* [Your objective]
Look for the line containing "What do you" and the line containing "The height and" in the entries below. Copy those two and all lines between them exactly, leaving out pictures.

* [Input]
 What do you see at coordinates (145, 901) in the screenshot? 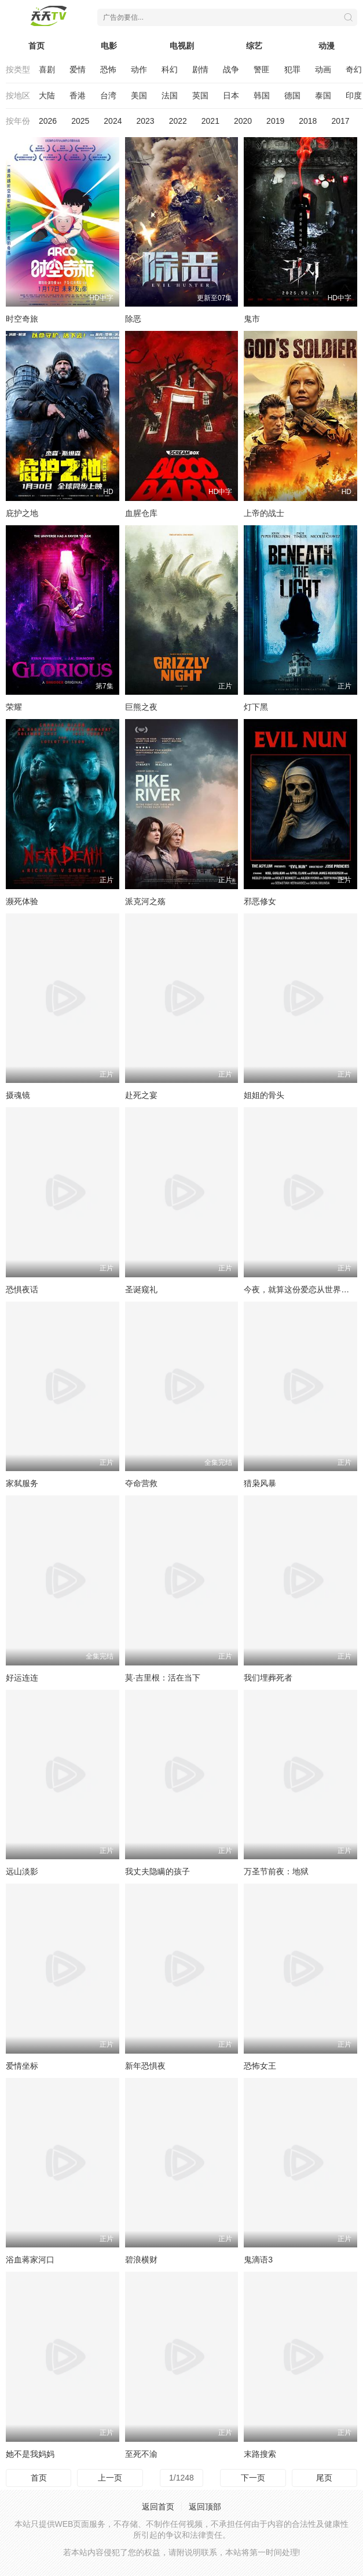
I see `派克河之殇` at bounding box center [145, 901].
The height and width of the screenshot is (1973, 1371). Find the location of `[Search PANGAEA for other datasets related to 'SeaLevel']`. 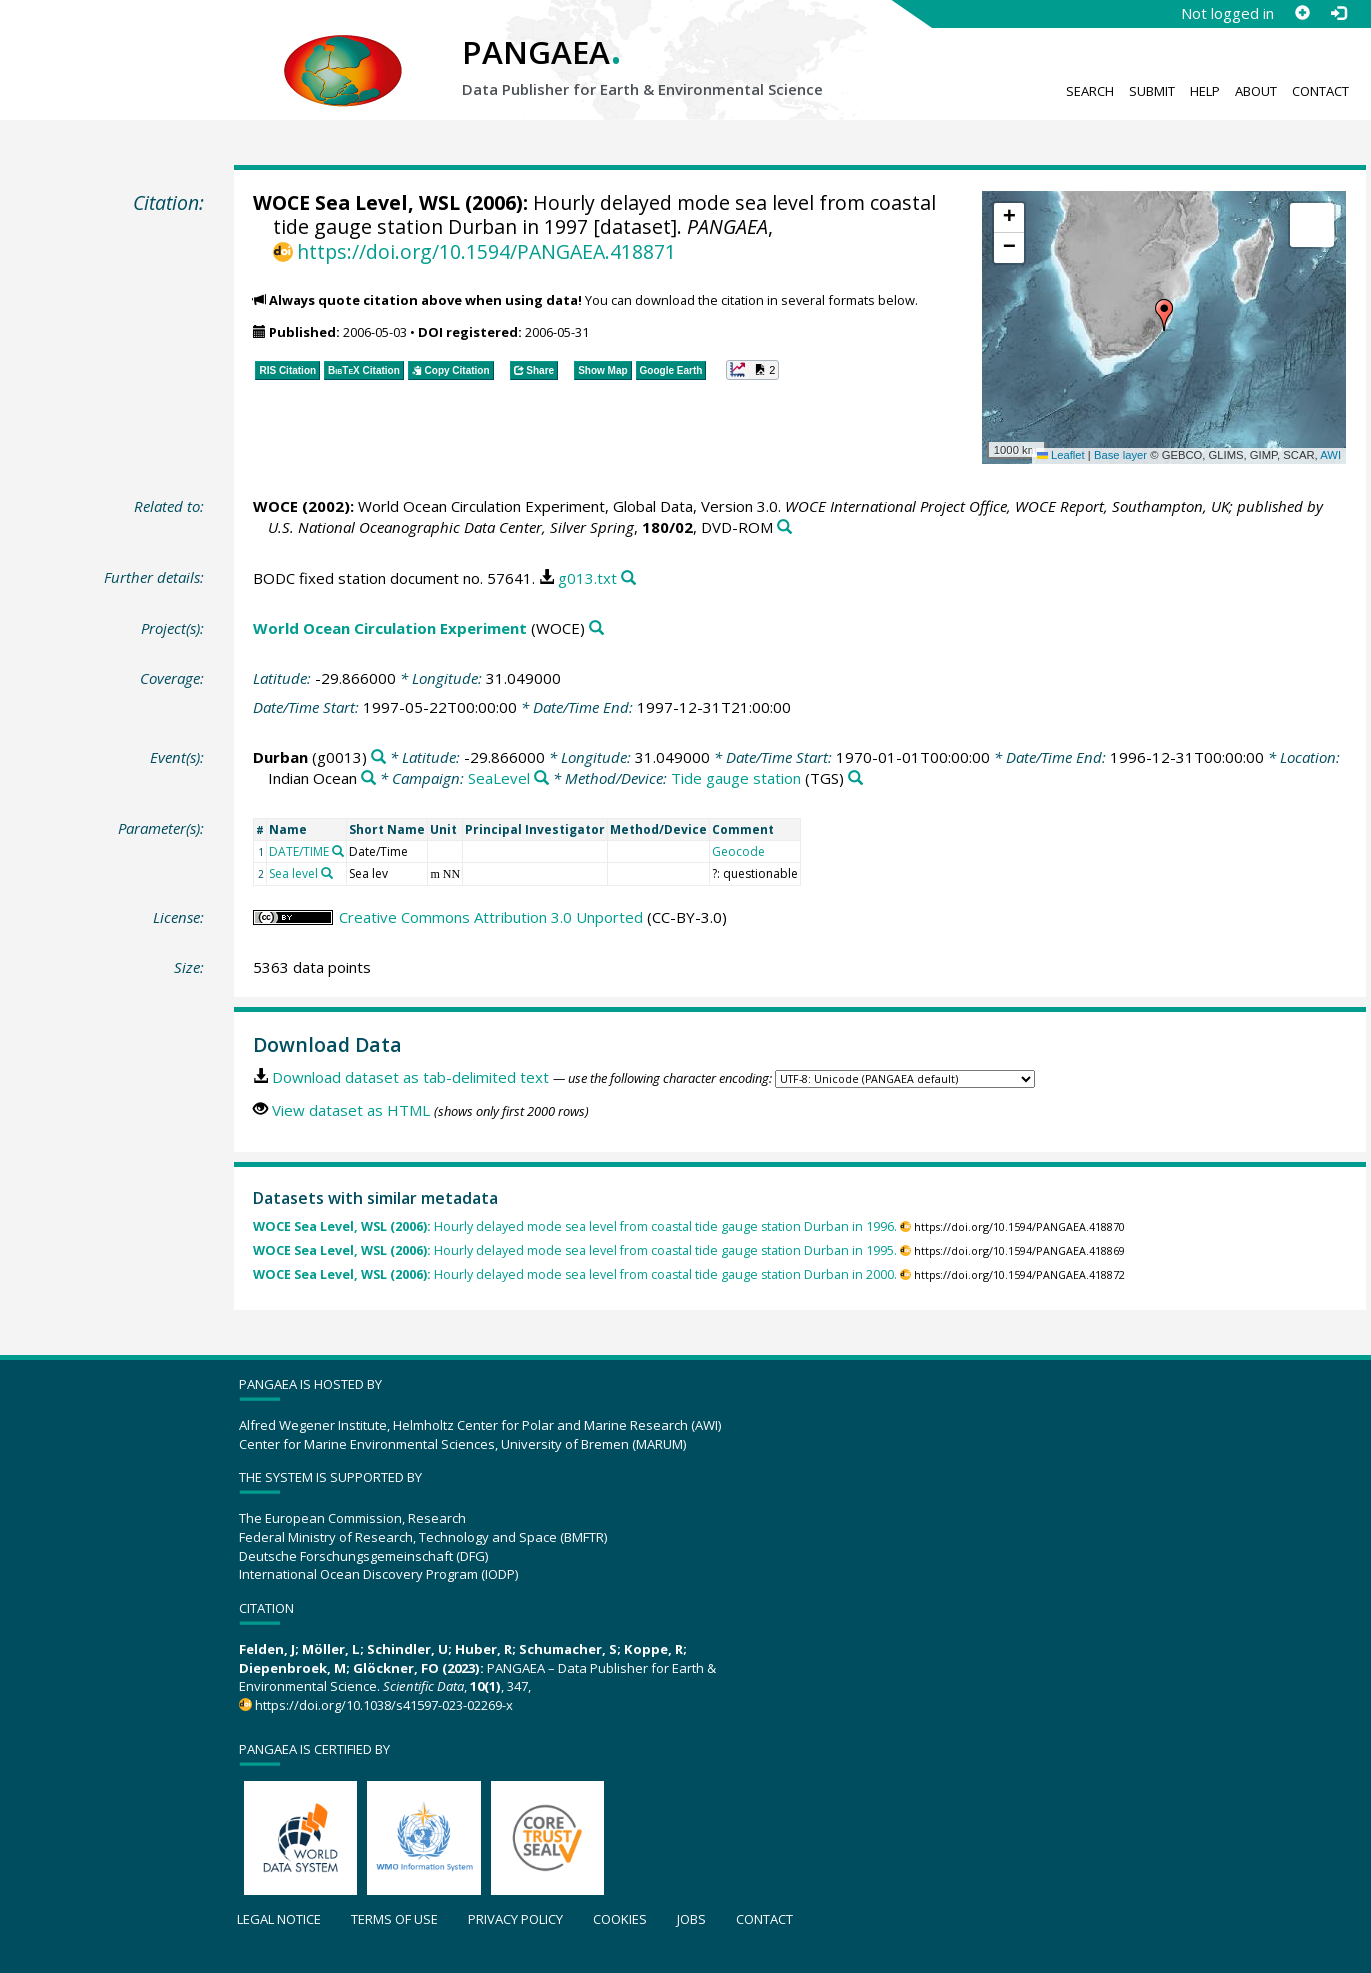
* * *
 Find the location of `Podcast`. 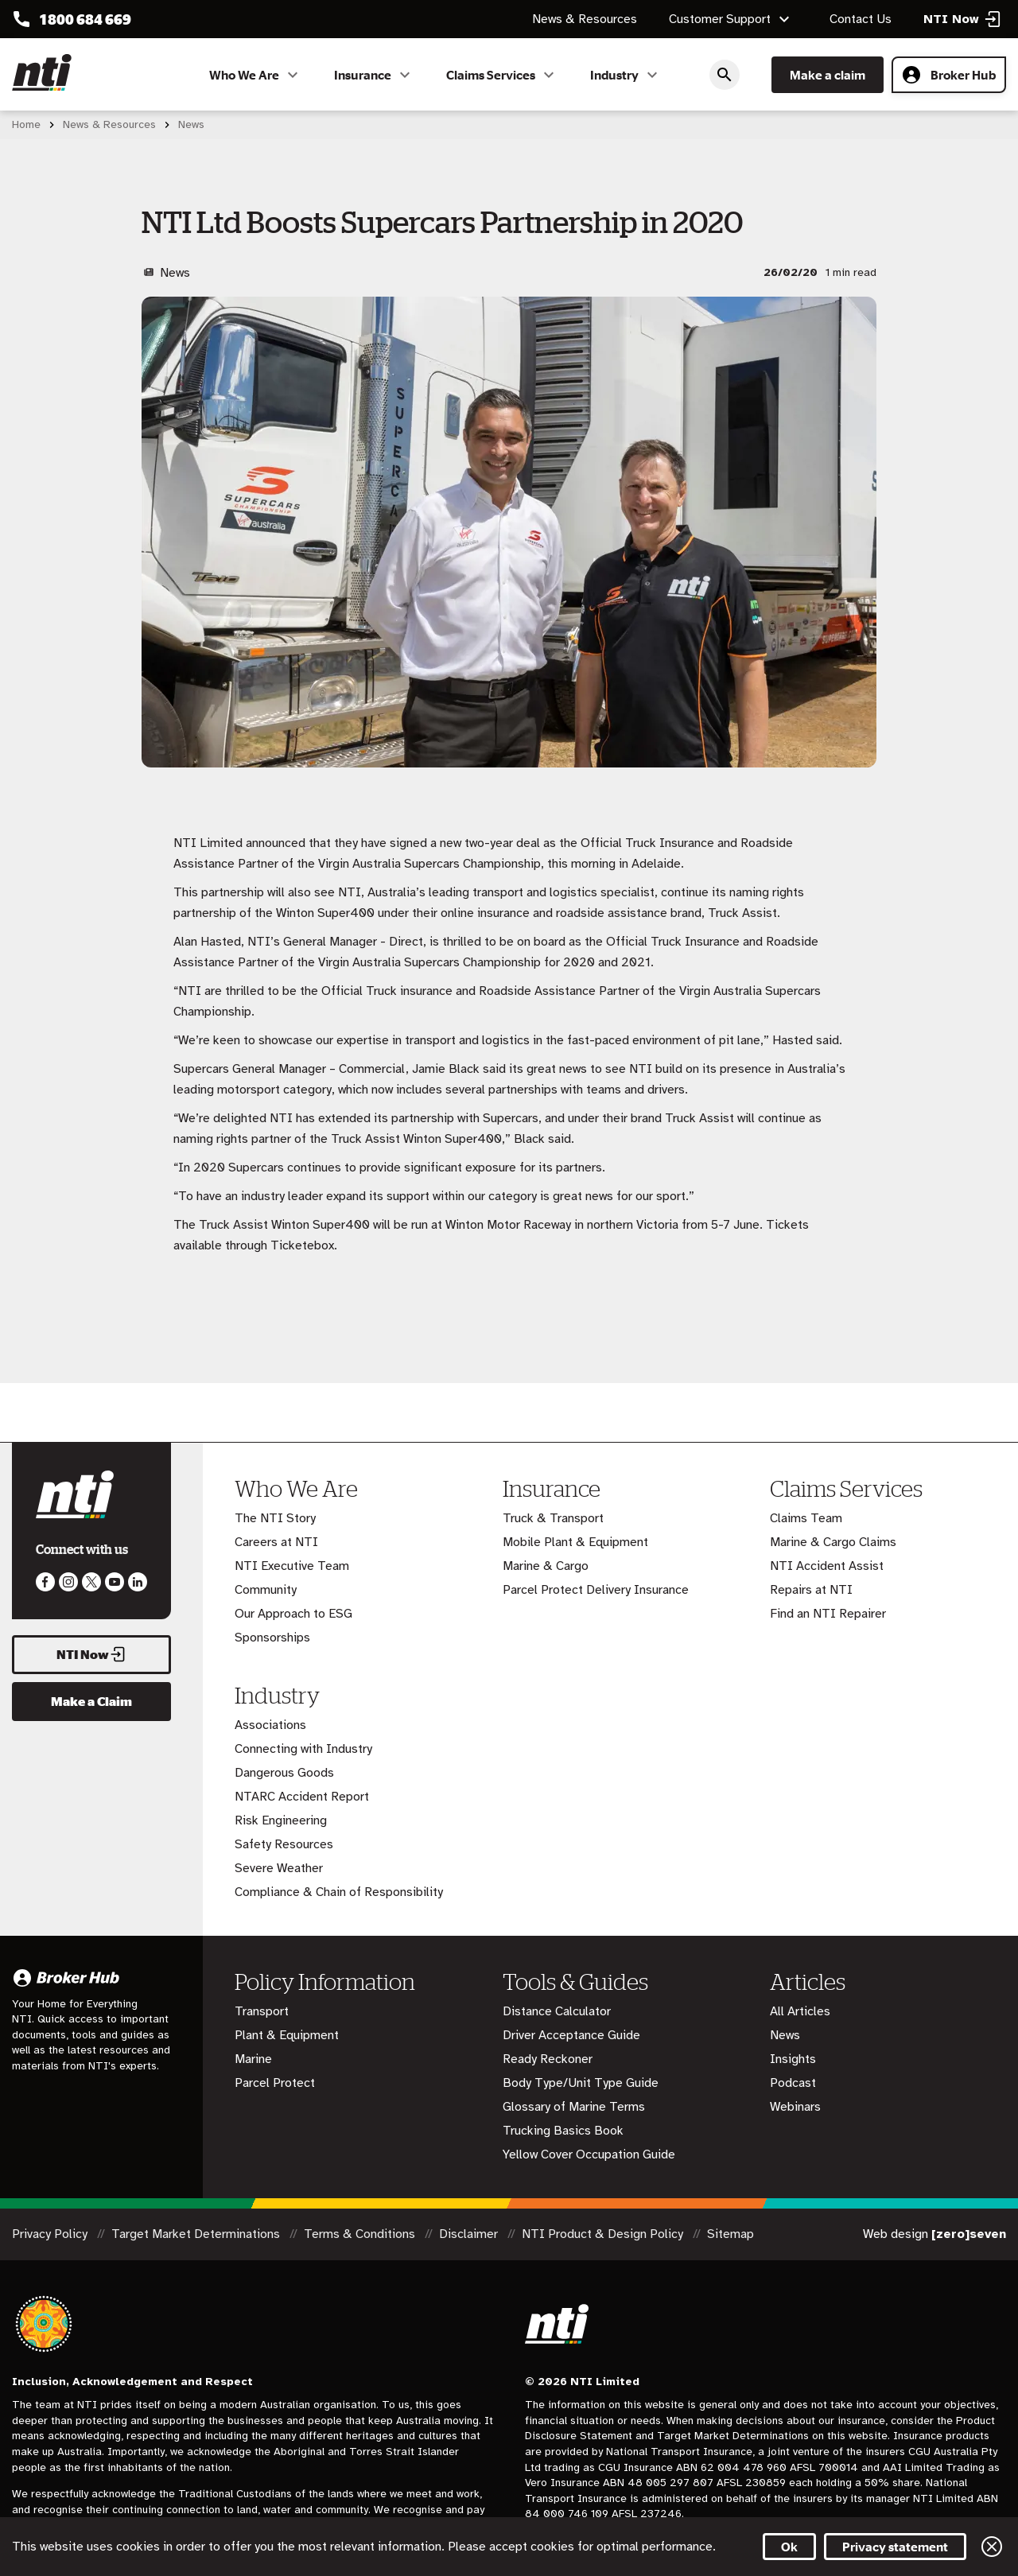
* * *
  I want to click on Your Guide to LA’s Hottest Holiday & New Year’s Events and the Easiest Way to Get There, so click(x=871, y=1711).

* [Exercise answer]
 What do you see at coordinates (145, 901) in the screenshot? 
I see `派克河之殇` at bounding box center [145, 901].
The height and width of the screenshot is (1973, 1371). Find the location of `[Search PANGAEA for other datasets related to 'SeaLevel']`. 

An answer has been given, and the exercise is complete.